Wednesday, 20 October 2021

As Ameaças aos Grupos Pró-vida

Randall Smith

A minha mulher e eu fomos convidados por uns amigos para o banquete do Texas Right to Life há poucas semanas. Para quem não sabe, a Texas Right to Life está entre as mais bem-sucedidas, se não é que é mesmo a mais bem-sucedida organização pró-vida nos Estados Unidos. Daí que tenhamos a Lei do Batimento Cardíaco no Texas, que obriga um médico abortista a verificar se existe um batimento cardíaco audível na criança por nascer, proibindo o aborto de qualquer criança em que isso se verifica.

O banquete deste ano foi parecido com o de anos anteriores, mas com uma grande diferença: a forte presença de seguranças. Em todo o lado havia agentes da polícia fardados e com coletes à prova de bala. Isto porque a Texas Right to Life é uma organização sob fogo cerrado, que sofre assédios e ameaças que, temo, apenas vão piorar nos próximos meses e anos.

A organização recebe mais de mil mensagens de voz de ódio todos os dias. E quando digo ódio, é mesmo ódio. Os organizadores reproduziram algumas durante o banquete, eliminando os palavrões frequentes durante as longas diatribes violentas. Recentemente tiveram de evacuar a sede por causa de uma ameaça credível de bomba e estão sob proteção policial 24 horas por dia. O site é atacado 750 mil vezes por dia, incluindo por grupos como o Anonymous. Quem diria que tanta gente reagiria com tanto ódio e repulsa à tentativa de preservar a vida de crianças inocentes?

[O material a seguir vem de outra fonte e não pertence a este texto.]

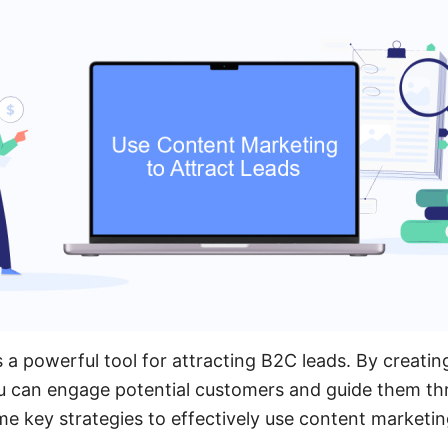
 a powerful tool for attracting B2C leads. By creatin
ou can engage potential customers and guide them th
me key strategies to effectively use content marketin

Mas eu lembro-me de ver filmes das manifestações quando os primeiros alunos negros foram escoltados para a Universidade de Alabama, e de ver multidões de meninas brancas enfurecidas, com saias pelos joelhos, meias brancas e camisolinhas de lã a gritar – a gritar até que quase desmaiavam de fúria – só de pensar na possibilidade de permitir a entrada de um aluno negro na universidade. Lembro-me de pensar “ena, isto é mesmo muita revolta contra uma pessoa negra a entrar numa faculdade”. Mas lá estavam elas, num belo dia de verão, a vomitar ódio, transformando-se em modelos de vergonha para todo o país ver.

Sejamos honestos, portanto. Se o Supremo Tribunal cumprir o seu dever e revogar o Roe v. Wade – a decisão que legalizou o aborto em todo o país – o mais provável é que se desencadeie uma onda de violência que submergirá todo o país. É por isso que eu, pessoalmente, não tenho grandes esperanças de que o tribunal assim faça. Será visto como demasiado arriscado.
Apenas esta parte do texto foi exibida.